How does a soothsayer explain he knows the truth? That he can perceive what is on the farthest side of darkness. That prophecy is a language which never errs.
“I'll bet my life on it.”
“It isn't your life you'll be betting.”
I judged the threat, decided I wasn't afraid. I put my mind to the task. I searched and searched the gloomiest corners of the spirit world until a sole image was fixed in my consciousness: the Hondurans.
“Follow me.”
We scampered to the back of the burning bungalow with me in front, trumpeting: “They're in the laundry room. Break through the door to the kitchen and you'll find them.”

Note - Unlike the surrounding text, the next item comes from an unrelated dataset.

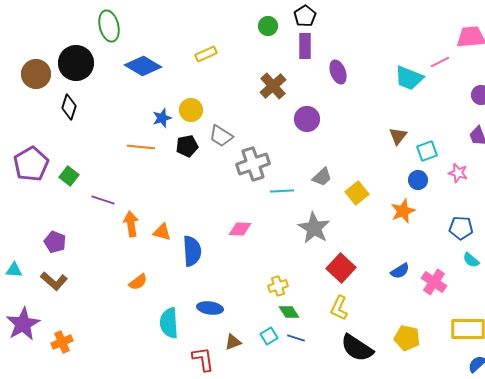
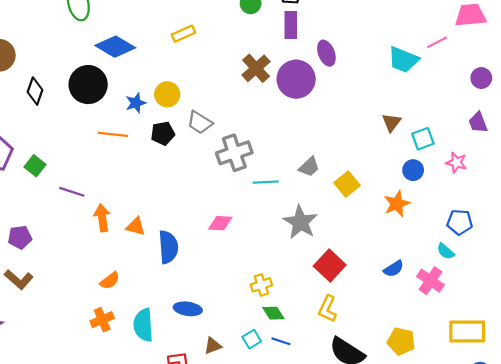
black circle: (76, 63) -> (88, 85), moved
purple circle: (307, 119) -> (296, 79), moved, size x1.4
purple pentagon: (55, 242) -> (20, 237), turned -30
cyan semicircle: (471, 260) -> (446, 251), moved
orange cross: (62, 342) -> (102, 320), moved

The firemen hefted their axes, made short work of the door and disappeared into the flames. A tongue of fire ran up a nearby telephone pole.
Shaken by the divination's intensity, I was worried. What if I'd made an error? Those men would perish and I would go to prison. There, I'd fight to keep from getting raped. My dad never talked about it, but mom steadfastly maintained he'd been punked and turned out in the pen. Mired in my anxiety, I didn't hear the triumphant shouts rising above the fire's cruel roar. Three firefighters materialized from the smoke, pushing and shoving the two Hondurans toward safety.
“Fuck.” One of the cops gawked at me. “You did it.”
Without saying a word, I pirouetted on my heel and flounced down the street, the tatty Zegna coat hanging from my emaciated frame like the magic cape that it was. A hummingbird streaked past my shoulder, chased by five hypertensive crows. I glanced at Spike's place. I didn't see any sign of her.
Sunrise was an hour away. I wasn't looking forward to it. I was close to cracking up. The mental strain of this prediction had done me in. But there would be no respite for me. To the contrary. I was back in the saddle again. The days were going to move faster now. Hopefully, I wouldn't.